Profound and insightful though it is, this analysis points to my one major criticism of A History of Israel. Mr. Sachar has immersed himself so thoroughly in matters Jewish and Israeli that he ignores the regional canvas; the result is an odd naïveté. How could anyone familiar with the brutality of recent Middle East politics call Israel's appropriation of Bedouin grazing areas for a nature preserve a "cruel tragedy?" Similarly, Mr. Sachar exposes his sheltered perspective when he dubs the situation on the West Bank as one of "flailing lawlessness;" to a student of Middle Eastern life, the West Bank appears much more regular than that.

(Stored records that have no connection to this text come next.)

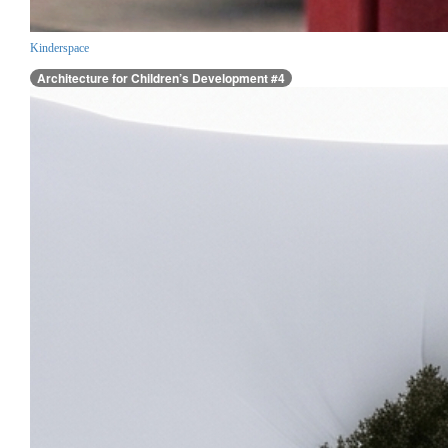
Kinderspace
Architecture for Children’s Development #4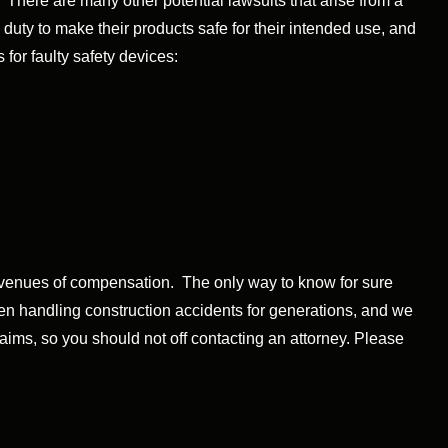
 There are many other potential lawsuits that arise from a
uty to make their products safe for their intended use, and
 for faulty safety devices:
 avenues of compensation. The only way to know for sure
een handling construction accidents for generations, and we
laims, so you should not off contacting an attorney. Please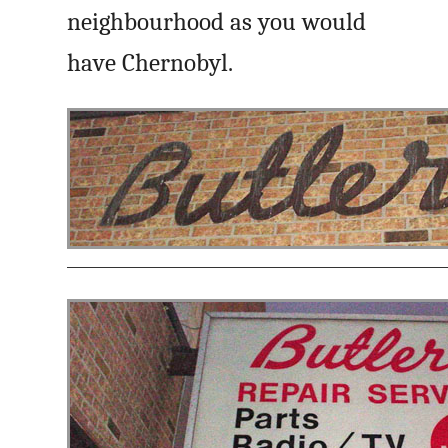
neighbourhood as you would
have Chernobyl.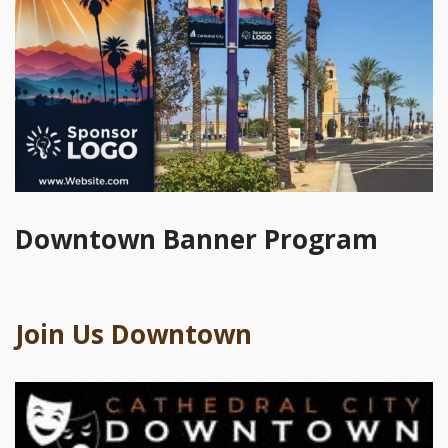
Downtown Banner Program
Join Us Downtown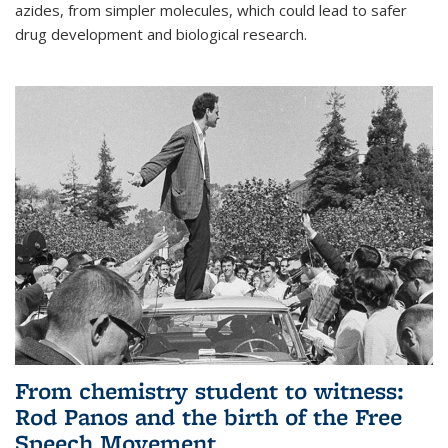
azides, from simpler molecules, which could lead to safer
drug development and biological research.
From chemistry student to witness:
Rod Panos and the birth of the Free
Speech Movement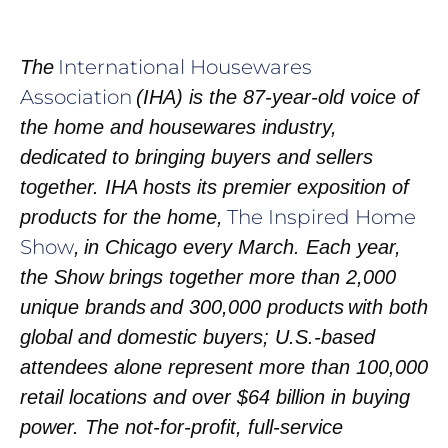
International Housewares
The
Association
(IHA) is the 87-year-old voice of
the home and housewares industry,
dedicated to bringing buyers and sellers
together. IHA hosts its premier exposition of
The Inspired Home
products for the home,
Show
, in Chicago every March. Each year,
the Show brings together more than 2,000
unique brands and 300,000 products with both
global and domestic buyers; U.S.-based
attendees alone represent more than 100,000
retail locations and over $64 billion in buying
power. The not-for-profit, full-service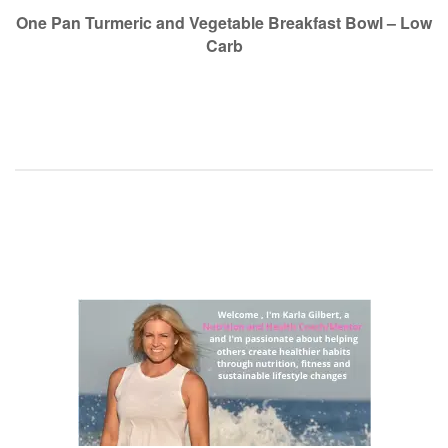
navigation
One Pan Turmeric and Vegetable Breakfast Bowl – Low
Carb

This leads to a more general observation about the study of Israel. The time has come to take more seriously Israel's Middle East context. True, Israel's culture and political system are ultimately Western, but the state is located in the Middle East, its population is predominantly born there, and its fate is driven by Middle Eastern events. For these reasons, Israel is best understood in the framework of its region.
Daniel Pipes, author of In the Path of God: Islam and Political Power, is director of the Foreign Policy Research Institute in Philadelphia and editor of its quarterly journal, Orbis.